Your goal:
Below is some data. Retype exactly the lines starting at the one with "Families and children" and ending at the one with "housing tenancy".

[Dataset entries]

-- Opening Marker --

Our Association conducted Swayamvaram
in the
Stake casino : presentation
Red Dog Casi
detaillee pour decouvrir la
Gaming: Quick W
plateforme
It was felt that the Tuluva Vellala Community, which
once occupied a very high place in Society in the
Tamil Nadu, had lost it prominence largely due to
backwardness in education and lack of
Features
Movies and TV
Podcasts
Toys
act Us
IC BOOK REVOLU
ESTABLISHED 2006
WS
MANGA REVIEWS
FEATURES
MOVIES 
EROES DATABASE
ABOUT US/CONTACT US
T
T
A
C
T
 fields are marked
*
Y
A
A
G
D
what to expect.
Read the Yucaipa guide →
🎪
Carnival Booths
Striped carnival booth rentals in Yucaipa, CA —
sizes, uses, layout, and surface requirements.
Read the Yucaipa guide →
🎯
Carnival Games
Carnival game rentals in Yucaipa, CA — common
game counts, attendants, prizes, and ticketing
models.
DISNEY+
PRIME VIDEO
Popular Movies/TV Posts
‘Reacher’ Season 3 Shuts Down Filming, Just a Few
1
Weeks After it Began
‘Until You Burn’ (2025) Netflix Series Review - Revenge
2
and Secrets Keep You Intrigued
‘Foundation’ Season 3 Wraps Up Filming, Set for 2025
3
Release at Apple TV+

-- Closing Marker --
-- Opening Marker --

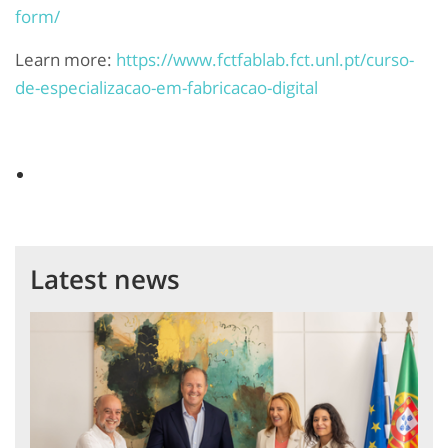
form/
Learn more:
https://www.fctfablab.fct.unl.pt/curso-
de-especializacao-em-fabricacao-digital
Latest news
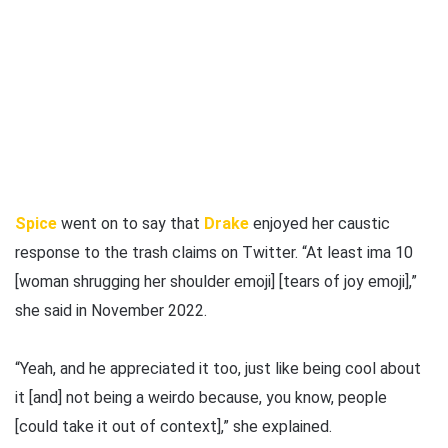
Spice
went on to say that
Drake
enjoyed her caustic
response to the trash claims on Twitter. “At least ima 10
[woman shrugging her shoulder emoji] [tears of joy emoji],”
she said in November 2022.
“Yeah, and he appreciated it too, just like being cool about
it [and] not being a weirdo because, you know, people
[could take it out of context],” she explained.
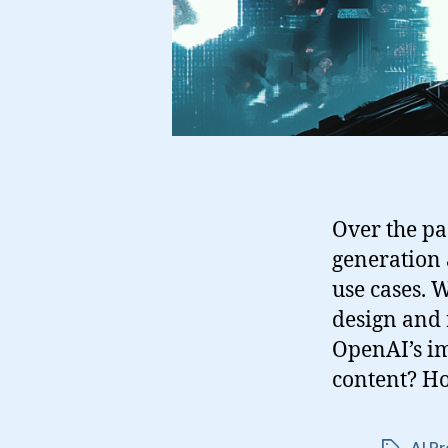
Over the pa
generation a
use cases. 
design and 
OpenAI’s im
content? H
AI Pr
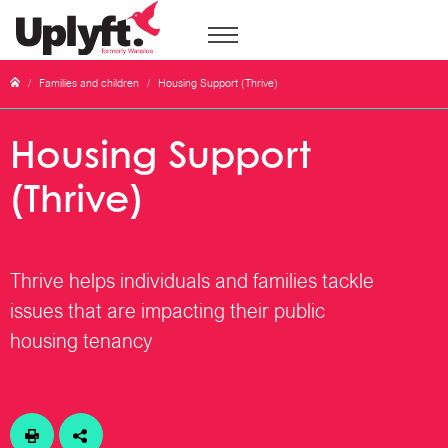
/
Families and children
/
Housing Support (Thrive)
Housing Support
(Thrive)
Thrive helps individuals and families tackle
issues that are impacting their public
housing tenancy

-- Closing Marker --
-- Opening Marker --

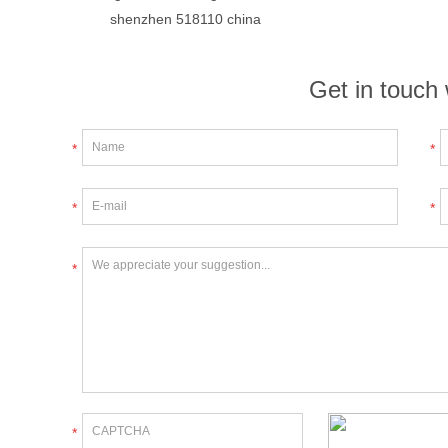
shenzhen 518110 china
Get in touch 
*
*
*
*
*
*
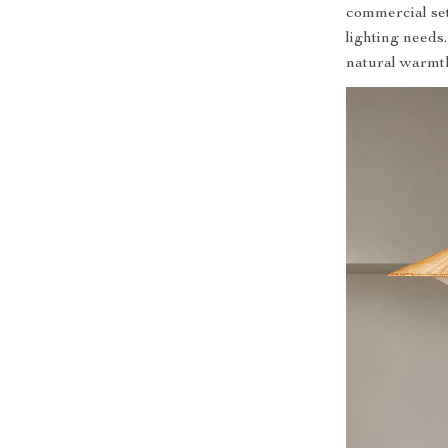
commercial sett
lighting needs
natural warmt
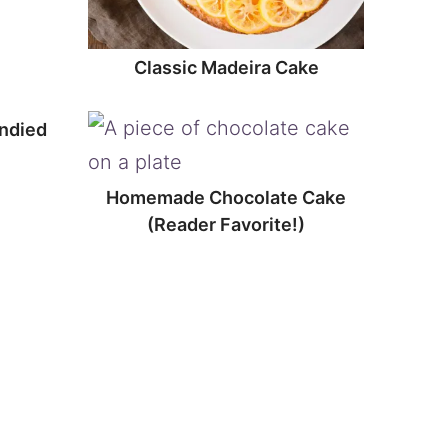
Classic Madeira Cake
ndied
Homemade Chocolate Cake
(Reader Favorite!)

-- Closing Marker --

Response:
Families and children
/
Housing Support (Thrive)
Housing Support
(Thrive)
Thrive helps individuals and families tackle
issues that are impacting their public
housing tenancy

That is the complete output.